La Faute à Voltaire (Tutta colpa di Voltaire, 2000)
Il giovane tunisino Jallel arriva a Parigi per cercare fortuna. Si finge algerino per ottenere un permesso temporaneo di soggiorno come esule politico e si perde, socialmente e sentimentalmente, nella metropoli francese, il presunto migliore dei mondi possibili, culla teorica di libertà uguaglianza fratellanza. Il film d’esordio di Kechiche affronta il tema dell’immigrazione con leggiadra serietà, mette da parte ogni rigidità ideologica per concentrare il suo sguardo sulla natura solidale dei suoi personaggi, mescola urgenze sociali e amori furiosi, schiva ogni retorica e riempie di facce corpi volti suoni strade la vita durissima del suo novello Candide. Premio De Laurentiis per la Migliore Opera Prima al Festival di Venezia 2000.
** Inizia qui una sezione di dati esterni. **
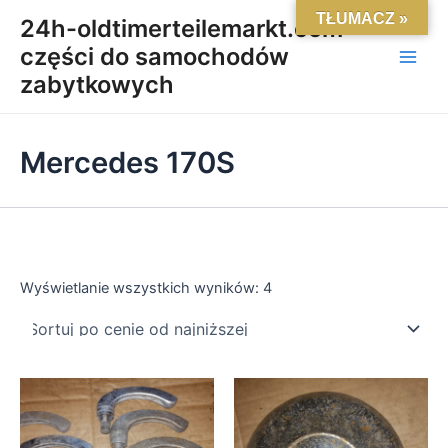
Posortowane
Skip
Main
TŁUMACZ »
według
24h-oldtimerteilemarkt.com-
ceny:
to
od
części do samochodów
Men
content
niskiej
do
zabytkowych
wysokiej
Mercedes 170S
Wyświetlanie wszystkich wyników: 4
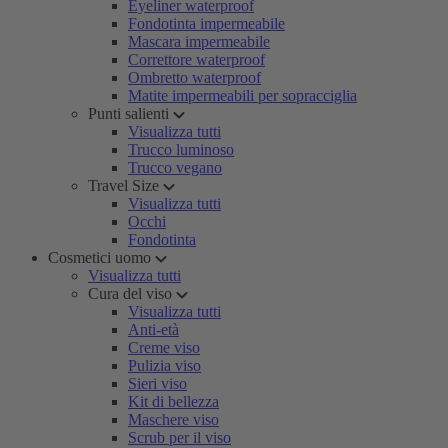
Eyeliner waterproof
Fondotinta impermeabile
Mascara impermeabile
Correttore waterproof
Ombretto waterproof
Matite impermeabili per sopracciglia
Punti salienti
Visualizza tutti
Trucco luminoso
Trucco vegano
Travel Size
Visualizza tutti
Occhi
Fondotinta
Cosmetici uomo
Visualizza tutti
Cura del viso
Visualizza tutti
Anti-età
Creme viso
Pulizia viso
Sieri viso
Kit di bellezza
Maschere viso
Scrub per il viso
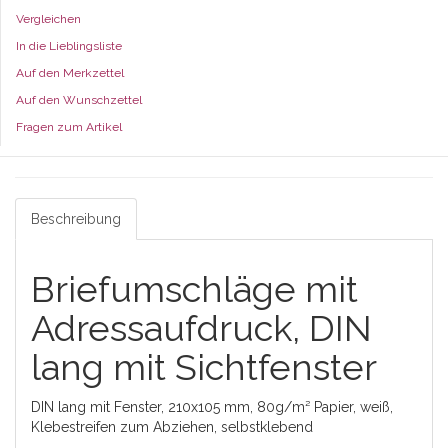
Vergleichen
In die Lieblingsliste
Auf den Merkzettel
Auf den Wunschzettel
Fragen zum Artikel
Beschreibung
Briefumschläge mit
Adressaufdruck, DIN
lang mit Sichtfenster
DIN lang mit Fenster, 210x105 mm, 80g/m² Papier, weiß,
Klebestreifen zum Abziehen, selbstklebend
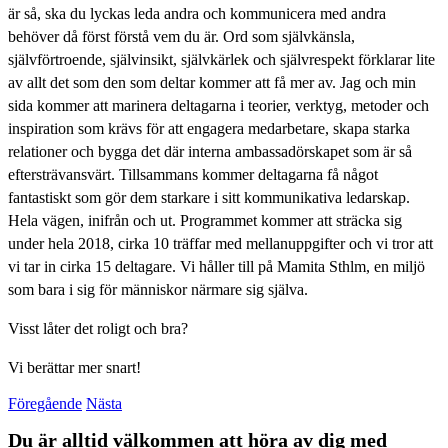
är så, ska du lyckas leda andra och kommunicera med andra
behöver då först förstå vem du är. Ord som självkänsla,
självförtroende, självinsikt, självkärlek och självrespekt förklarar lite
av allt det som den som deltar kommer att få mer av. Jag och min
sida kommer att marinera deltagarna i teorier, verktyg, metoder och
inspiration som krävs för att engagera medarbetare, skapa starka
relationer och bygga det där interna ambassadörskapet som är så
eftersträvansvärt. Tillsammans kommer deltagarna få något
fantastiskt som gör dem starkare i sitt kommunikativa ledarskap.
Hela vägen, inifrån och ut. Programmet kommer att sträcka sig
under hela 2018, cirka 10 träffar med mellanuppgifter och vi tror att
vi tar in cirka 15 deltagare. Vi håller till på Mamita Sthlm, en miljö
som bara i sig för människor närmare sig själva.
Visst låter det roligt och bra?
Vi berättar mer snart!
Föregående
Nästa
Du är alltid välkommen att höra av dig med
L’Esquive (La schivata, 2003)
Krimo vive in un edificio popolare di una banlieu, ha il padre in galera, è timido e silenzioso, si è lasciato con la fidanzata. La visione dell’amica Lydia, che si aggira per il quartiere in abito settecentesco – sta provando per una recita scolastica “Il gioco dell’amore e del caso” di Marivaux – è un’epifania. Per trovare l’occasione di confessarle il suo amore, Krimo si aggrega alle prove dello spettacolo. Kechiche usa la lingua di Marivaux come strumento per definire i sentimenti e le aspirazioni di una generazione schiacciata da un implacabile determinismo classista. La schivata disegna senza paternalismi un ritratto generazionale segnato dall’aggressiva e trascinante vitalità del suo gruppo di attori esordienti. Trionfatore ai premi César 2005.
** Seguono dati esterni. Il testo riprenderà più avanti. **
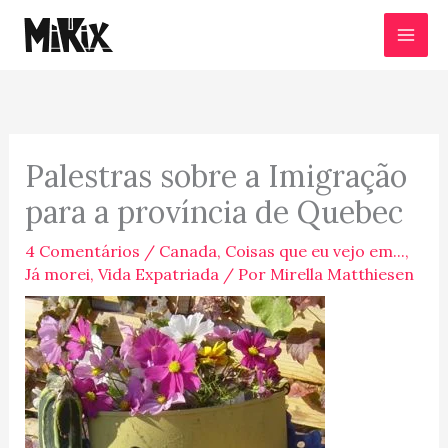
Ir
para
o
conteúdo
Palestras sobre a Imigração
para a província de Quebec
4 Comentários
/
Canada
,
Coisas que eu vejo em...
,
Já morei
,
Vida Expatriada
/ Por
Mirella Matthiesen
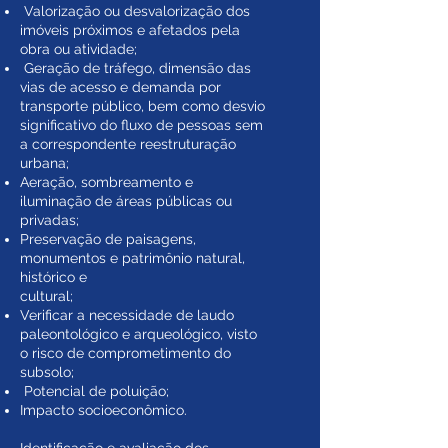
Valorização ou desvalorização dos
imóveis próximos e afetados pela
obra ou atividade;
Geração de tráfego, dimensão das
vias de acesso e demanda por
transporte público, bem como desvio
significativo do fluxo de pessoas sem
a correspondente reestruturação
urbana;
Aeração, sombreamento e
iluminação de áreas públicas ou
privadas;
Preservação de paisagens,
monumentos e patrimônio natural,
histórico e
cultural;
Verificar a necessidade de laudo
paleontológico e arqueológico, visto
o risco de comprometimento do
subsolo;
Potencial de poluição;
Impacto socioeconômico.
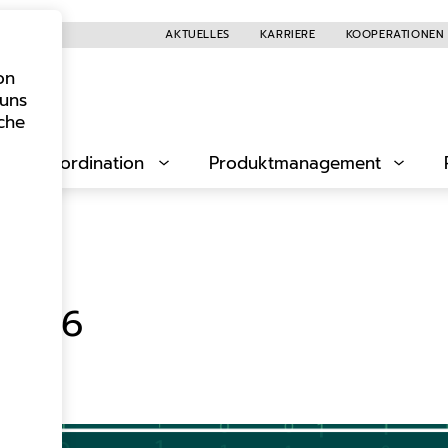
AKTUELLES
KARRIERE
KOOPERATIONEN
on
Suchen
 uns
iche
rale Koordination
Produktmanagement
 2026
in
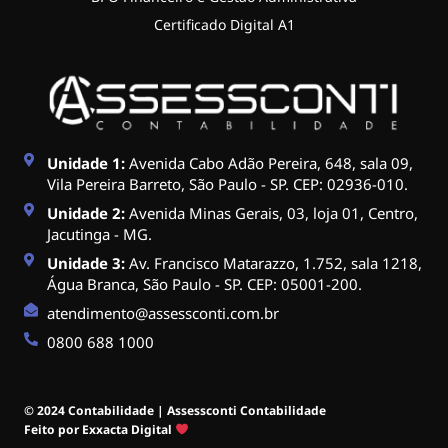
Certificado Digital A1
Unidade 1:
Avenida Cabo Adão Pereira, 648, sala 09,
Vila Pereira Barreto, São Paulo - SP. CEP: 02936-010.
Unidade 2:
Avenida Minas Gerais, 03, loja 01, Centro,
Jacutinga - MG.
Unidade 3:
Av. Francisco Matarazzo, 1.752, sala 1218,
Água Branca, São Paulo - SP. CEP: 05001-200.
atendimento@assessconti.com.br
0800 688 1000
© 2024 Contabilidade | Assessconti Contabilidade
Feito por Exxacta Digital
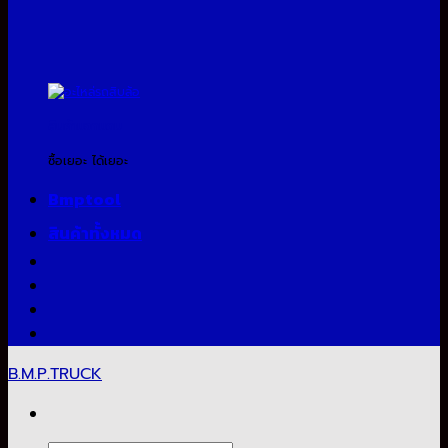
สินค้าแจกแถม
ซื้อเยอะ ได้เยอะ
Bmptool
สินค้าทั้งหมด
B.M.P.TRUCK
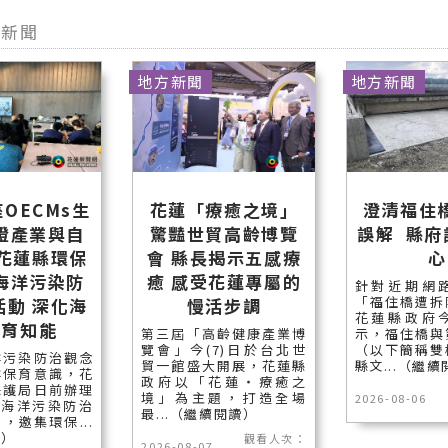
他新聞
地方新聞
地方新聞
OECMs生
花蓮「療癒之境」
澄清福住
證產業與自
驚豔世貿高齡博覽
誤解 縣府
 花蓮縣環保
會 縣長揭示五感療
心
海洋污染防
癒 感受花蓮專屬的
針對近期網
「福住橋遭拆
活動 深化海
慢活步調
花蓮縣政府
保育知能
第三屆「高齡健康產業博
示，福住橋與
覽會」今(7)日於台北世
（以下簡稱雙
洋污染防治觀念
貿一館盛大開展，花蓮縣
縣文...（繼
洋保育意識，花
政府以「花蓮‧療癒之
保護局日前辦理
境」為主題，打造全場
2026-08-06
度海洋污染防治
最...（繼續閱讀）
，邀集環保...
讀）
觀看人次：
2026-08-07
La Graine et le Mulet (Cous cous, 2007)
Slimane è un portuale di Séte, cittadina sul mare della Linguadoca. Vive con la sua compagna e l’adorata figlia di lei, Rym. Attorno a loro gravitano amici, parenti, conoscenti: una famiglia rumorosa e numerosa, simbolo tangibile dell’integrazione faticosamente conquistata dai beurs, gli arabi trapiantati in Francia. Slimane perde il lavoro e sogna di aprire un ristorante, ma è frenato dai problemi economici e dall’inossidabile burocrazia. Sarà l’entusiasmo solidale e la leggerezza di una danza a regalare la speranza di un nuovo futuro. Il cous cous diviene simbolo di identità collettiva, rito comunitario mascherato da prelibatezza gastronomica. Gran Premio della Giuria a Venezia 2007, dove gli venne inspiegabilmente preferito Lussuria di Ang Lee.
Vénus noire (Venere nera, 2010)
La vita di Saartjie Baartman, la Venere Ottentotta, orfana africana esibita come fenomeno da baraccone nell’Inghilterra di inizio ‘800. Le umiliazioni continuano in Francia, dove illustri scienziati la studiano per dimostrare la sua “scientifica” vicinanza alle scimmie. Pur non abbandonando il suo stile centrato sul nervosismo febbrile delle riprese e sui dialoghi serrati, Kechiche prende di petto l’oppressione e la violenza sociale della rispettabile comunità nei confronti di un soggetto indifeso (donna, schiava, nera) firmando il suo film più dichiaratamente politico, capace di mettere sotto accusa il meccanismo coercitivo di un proto-show business, capace di schiacciare nel suo ingranaggio gli anelli più deboli della catena sociale. In concorso a Venezia 2010.